● **The data**

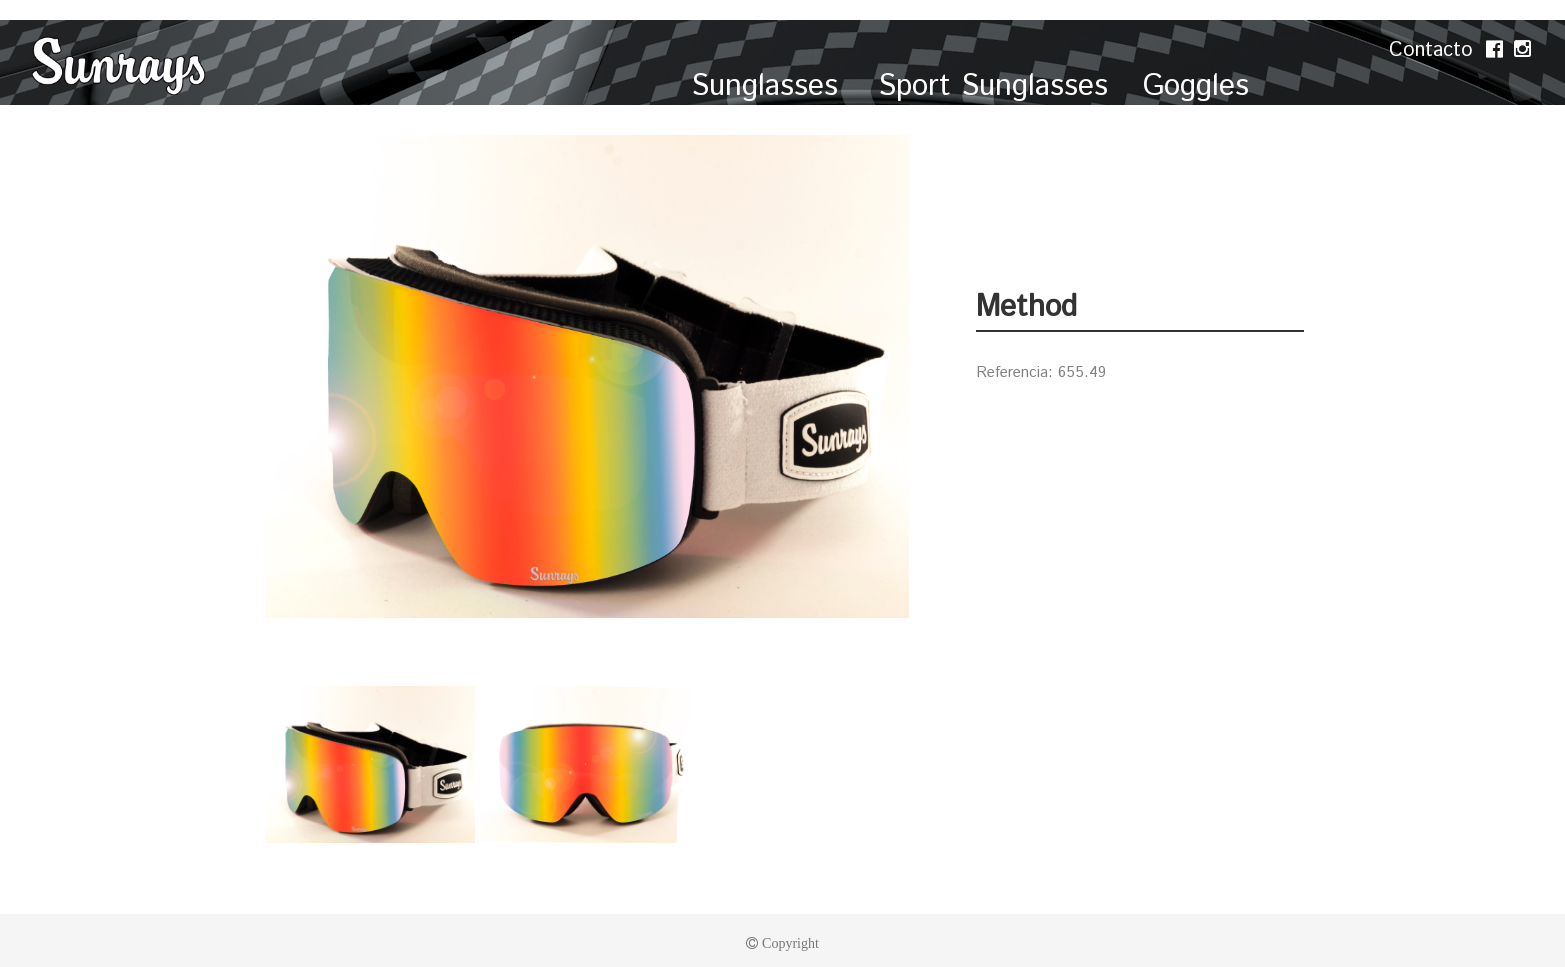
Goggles (1196, 86)
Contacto (1434, 50)
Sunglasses (769, 86)
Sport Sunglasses (993, 86)
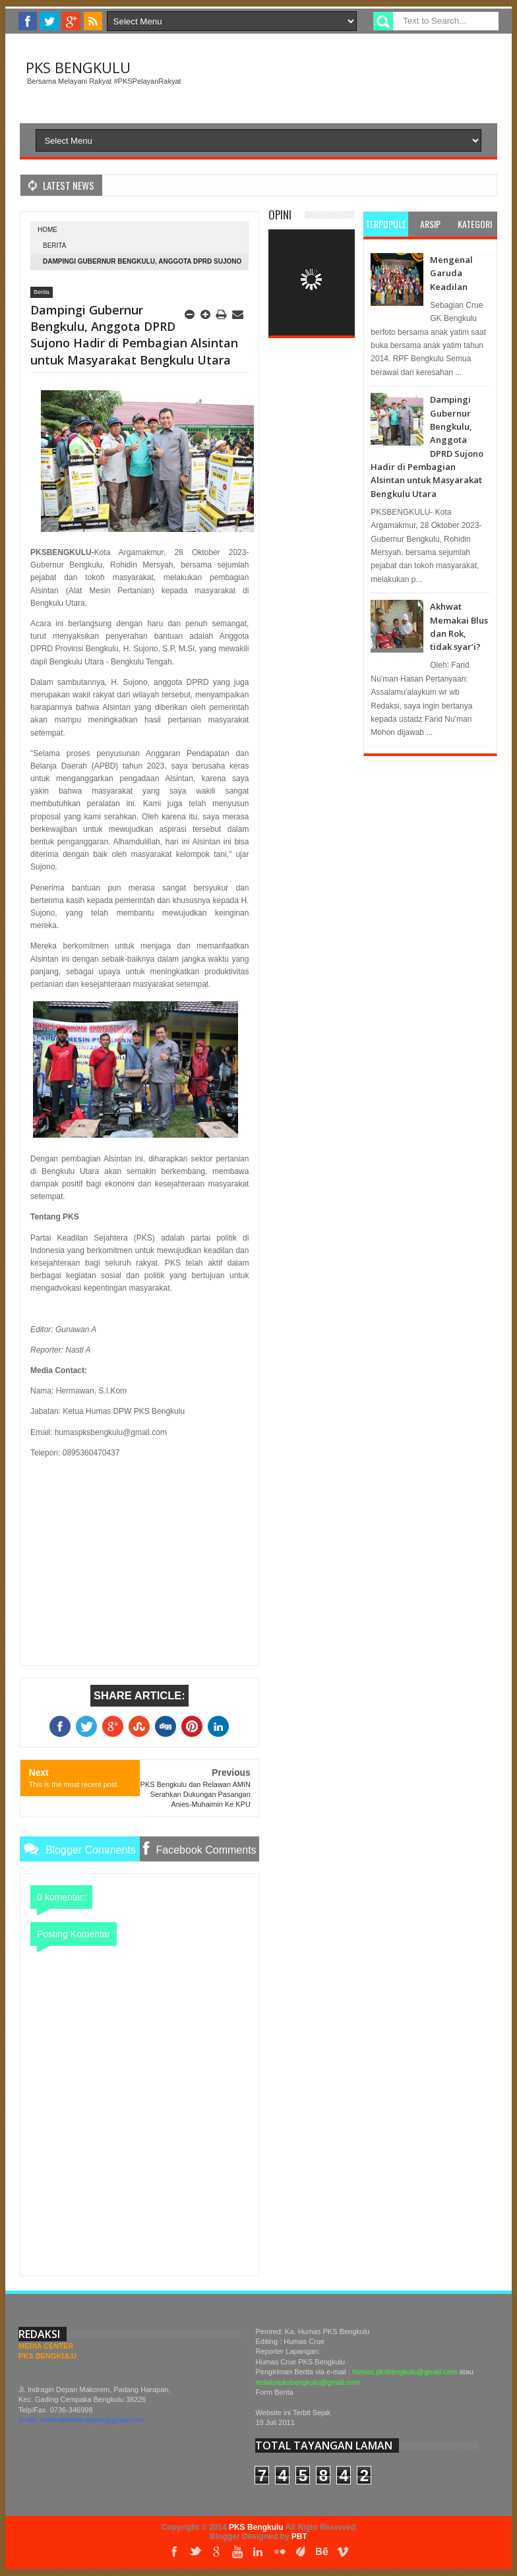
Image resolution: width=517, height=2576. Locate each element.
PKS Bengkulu (78, 67)
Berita (54, 245)
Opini (279, 214)
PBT (299, 2536)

● **Directions for this task**
Give back every line of the material above word for word, leaving out the pictures.

● **Solved exercise**
Goggles (1196, 86)
Contacto (1434, 50)
Sunglasses (769, 86)
Sport Sunglasses (993, 86)
Image resolution: width=517, height=2576. Locate each element.
PKS Bengkulu (78, 67)
Berita (54, 245)
Opini (279, 214)
PBT (299, 2536)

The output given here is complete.